▶ _Aim of the exercise_:
Go to the line in the entries below that holds "0.4 * Активность" and repeat exactly from there through the line that holds "粤ICP备2022134421号", inclusive.

▶ _Source data_:
BEGIN

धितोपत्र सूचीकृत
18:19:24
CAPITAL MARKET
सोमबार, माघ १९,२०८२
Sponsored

END
BEGIN

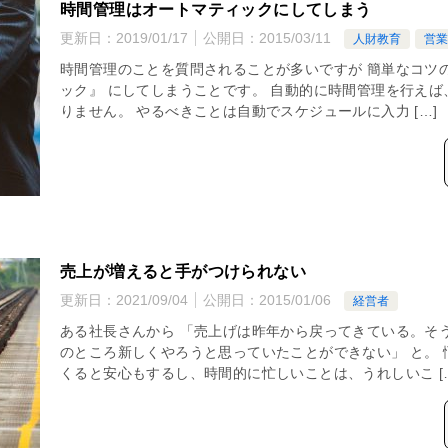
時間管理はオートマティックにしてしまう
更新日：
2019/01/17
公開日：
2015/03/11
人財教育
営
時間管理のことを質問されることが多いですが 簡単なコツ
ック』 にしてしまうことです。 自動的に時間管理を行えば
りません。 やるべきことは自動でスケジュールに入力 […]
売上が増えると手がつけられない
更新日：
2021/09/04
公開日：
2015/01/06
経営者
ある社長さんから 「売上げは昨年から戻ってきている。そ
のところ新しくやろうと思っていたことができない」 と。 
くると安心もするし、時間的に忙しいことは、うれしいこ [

END
BEGIN

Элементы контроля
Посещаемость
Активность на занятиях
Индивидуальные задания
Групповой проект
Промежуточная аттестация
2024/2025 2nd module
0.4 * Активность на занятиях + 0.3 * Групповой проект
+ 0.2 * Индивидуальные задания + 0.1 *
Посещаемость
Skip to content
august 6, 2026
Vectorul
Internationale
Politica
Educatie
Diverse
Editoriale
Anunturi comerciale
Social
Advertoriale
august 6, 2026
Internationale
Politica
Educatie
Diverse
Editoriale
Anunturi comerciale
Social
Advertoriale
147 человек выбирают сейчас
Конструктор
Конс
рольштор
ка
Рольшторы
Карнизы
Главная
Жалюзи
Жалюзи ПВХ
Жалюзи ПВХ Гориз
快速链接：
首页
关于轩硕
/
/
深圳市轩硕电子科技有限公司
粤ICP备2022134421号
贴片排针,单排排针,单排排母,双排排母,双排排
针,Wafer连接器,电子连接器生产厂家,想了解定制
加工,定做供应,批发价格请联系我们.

END

▶ _Task solution_:
0.4 * Активность на занятиях + 0.3 * Групповой проект
+ 0.2 * Индивидуальные задания + 0.1 *
Посещаемость
Skip to content
august 6, 2026
Vectorul
Internationale
Politica
Educatie
Diverse
Editoriale
Anunturi comerciale
Social
Advertoriale
august 6, 2026
Internationale
Politica
Educatie
Diverse
Editoriale
Anunturi comerciale
Social
Advertoriale
147 человек выбирают сейчас
Конструктор
Конс
рольштор
ка
Рольшторы
Карнизы
Главная
Жалюзи
Жалюзи ПВХ
Жалюзи ПВХ Гориз
快速链接：
首页
关于轩硕
/
/
深圳市轩硕电子科技有限公司
粤ICP备2022134421号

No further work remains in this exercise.